**PROBLEM STATEMENT:** Copy out, unchanged, every line from the start of the records to the line that contains "secure shredding unit here at North Midlands.", and stop there.

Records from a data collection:
=======

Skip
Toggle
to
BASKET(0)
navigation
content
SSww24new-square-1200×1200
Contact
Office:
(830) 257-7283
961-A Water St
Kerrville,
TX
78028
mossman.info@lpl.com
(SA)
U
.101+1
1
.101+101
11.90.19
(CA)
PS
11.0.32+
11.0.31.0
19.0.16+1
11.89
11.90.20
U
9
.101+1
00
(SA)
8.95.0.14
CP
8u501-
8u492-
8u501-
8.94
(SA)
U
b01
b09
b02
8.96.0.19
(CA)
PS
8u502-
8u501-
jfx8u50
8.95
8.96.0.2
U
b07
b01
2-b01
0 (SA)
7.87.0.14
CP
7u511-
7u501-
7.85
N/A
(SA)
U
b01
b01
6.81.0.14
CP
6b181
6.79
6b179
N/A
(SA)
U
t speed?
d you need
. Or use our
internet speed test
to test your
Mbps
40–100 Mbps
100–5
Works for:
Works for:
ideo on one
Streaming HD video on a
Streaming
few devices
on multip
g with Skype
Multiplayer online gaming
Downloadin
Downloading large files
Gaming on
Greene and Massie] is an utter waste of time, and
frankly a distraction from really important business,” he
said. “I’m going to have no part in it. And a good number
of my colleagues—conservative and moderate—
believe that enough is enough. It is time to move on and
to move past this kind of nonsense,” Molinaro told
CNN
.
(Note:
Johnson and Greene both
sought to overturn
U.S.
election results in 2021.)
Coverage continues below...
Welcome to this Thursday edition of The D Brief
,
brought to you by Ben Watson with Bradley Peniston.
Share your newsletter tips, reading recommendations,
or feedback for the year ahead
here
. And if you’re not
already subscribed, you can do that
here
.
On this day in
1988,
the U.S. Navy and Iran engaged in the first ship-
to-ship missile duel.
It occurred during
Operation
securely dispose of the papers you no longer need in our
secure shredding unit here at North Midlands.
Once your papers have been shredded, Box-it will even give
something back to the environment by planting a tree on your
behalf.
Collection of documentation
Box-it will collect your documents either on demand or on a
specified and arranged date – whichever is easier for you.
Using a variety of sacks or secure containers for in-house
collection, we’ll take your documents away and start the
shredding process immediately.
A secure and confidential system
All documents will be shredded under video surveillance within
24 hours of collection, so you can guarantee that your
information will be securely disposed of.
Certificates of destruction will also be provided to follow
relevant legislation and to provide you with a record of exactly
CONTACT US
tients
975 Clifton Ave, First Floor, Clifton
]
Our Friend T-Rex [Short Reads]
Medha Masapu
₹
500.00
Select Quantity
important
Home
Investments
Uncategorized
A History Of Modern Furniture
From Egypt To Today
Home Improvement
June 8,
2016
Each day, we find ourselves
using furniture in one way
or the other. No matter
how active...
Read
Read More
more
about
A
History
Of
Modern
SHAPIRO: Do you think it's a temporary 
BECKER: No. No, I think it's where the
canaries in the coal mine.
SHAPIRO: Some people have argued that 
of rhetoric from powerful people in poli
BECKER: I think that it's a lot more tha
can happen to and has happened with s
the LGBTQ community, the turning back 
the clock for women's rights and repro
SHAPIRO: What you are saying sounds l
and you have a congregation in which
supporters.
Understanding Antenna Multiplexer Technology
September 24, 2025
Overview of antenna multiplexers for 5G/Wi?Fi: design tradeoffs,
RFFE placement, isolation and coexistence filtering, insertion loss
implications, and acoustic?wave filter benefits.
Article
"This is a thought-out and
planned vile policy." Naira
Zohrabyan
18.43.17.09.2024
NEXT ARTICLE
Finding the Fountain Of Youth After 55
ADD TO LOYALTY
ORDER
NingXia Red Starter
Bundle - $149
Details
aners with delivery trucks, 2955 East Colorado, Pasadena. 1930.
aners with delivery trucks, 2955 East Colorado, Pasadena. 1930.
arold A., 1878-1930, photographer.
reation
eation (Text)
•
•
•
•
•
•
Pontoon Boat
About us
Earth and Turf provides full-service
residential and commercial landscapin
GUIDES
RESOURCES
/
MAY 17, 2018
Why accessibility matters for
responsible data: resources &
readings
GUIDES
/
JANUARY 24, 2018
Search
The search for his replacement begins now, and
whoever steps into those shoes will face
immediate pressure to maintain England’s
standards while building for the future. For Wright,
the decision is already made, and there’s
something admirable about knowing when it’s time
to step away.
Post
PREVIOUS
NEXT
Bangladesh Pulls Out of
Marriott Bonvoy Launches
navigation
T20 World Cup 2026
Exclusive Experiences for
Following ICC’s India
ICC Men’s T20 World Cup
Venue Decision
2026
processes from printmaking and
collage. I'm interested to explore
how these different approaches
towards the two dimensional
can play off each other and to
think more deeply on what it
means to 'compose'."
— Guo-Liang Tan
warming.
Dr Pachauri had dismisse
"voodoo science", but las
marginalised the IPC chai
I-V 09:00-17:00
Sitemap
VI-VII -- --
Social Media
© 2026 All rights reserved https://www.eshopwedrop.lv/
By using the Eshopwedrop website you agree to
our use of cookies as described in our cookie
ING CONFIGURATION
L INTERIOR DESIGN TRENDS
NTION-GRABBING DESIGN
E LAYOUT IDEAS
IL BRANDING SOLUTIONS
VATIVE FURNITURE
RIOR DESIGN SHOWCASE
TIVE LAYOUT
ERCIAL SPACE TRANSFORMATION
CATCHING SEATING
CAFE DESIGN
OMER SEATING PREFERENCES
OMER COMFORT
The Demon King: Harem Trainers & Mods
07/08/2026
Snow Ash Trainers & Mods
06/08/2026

=======

**EXERCISE ANSWER:**
Skip
Toggle
to
BASKET(0)
navigation
content
SSww24new-square-1200×1200
Contact
Office:
(830) 257-7283
961-A Water St
Kerrville,
TX
78028
mossman.info@lpl.com
(SA)
U
.101+1
1
.101+101
11.90.19
(CA)
PS
11.0.32+
11.0.31.0
19.0.16+1
11.89
11.90.20
U
9
.101+1
00
(SA)
8.95.0.14
CP
8u501-
8u492-
8u501-
8.94
(SA)
U
b01
b09
b02
8.96.0.19
(CA)
PS
8u502-
8u501-
jfx8u50
8.95
8.96.0.2
U
b07
b01
2-b01
0 (SA)
7.87.0.14
CP
7u511-
7u501-
7.85
N/A
(SA)
U
b01
b01
6.81.0.14
CP
6b181
6.79
6b179
N/A
(SA)
U
t speed?
d you need
. Or use our
internet speed test
to test your
Mbps
40–100 Mbps
100–5
Works for:
Works for:
ideo on one
Streaming HD video on a
Streaming
few devices
on multip
g with Skype
Multiplayer online gaming
Downloadin
Downloading large files
Gaming on
Greene and Massie] is an utter waste of time, and
frankly a distraction from really important business,” he
said. “I’m going to have no part in it. And a good number
of my colleagues—conservative and moderate—
believe that enough is enough. It is time to move on and
to move past this kind of nonsense,” Molinaro told
CNN
.
(Note:
Johnson and Greene both
sought to overturn
U.S.
election results in 2021.)
Coverage continues below...
Welcome to this Thursday edition of The D Brief
,
brought to you by Ben Watson with Bradley Peniston.
Share your newsletter tips, reading recommendations,
or feedback for the year ahead
here
. And if you’re not
already subscribed, you can do that
here
.
On this day in
1988,
the U.S. Navy and Iran engaged in the first ship-
to-ship missile duel.
It occurred during
Operation
securely dispose of the papers you no longer need in our
secure shredding unit here at North Midlands.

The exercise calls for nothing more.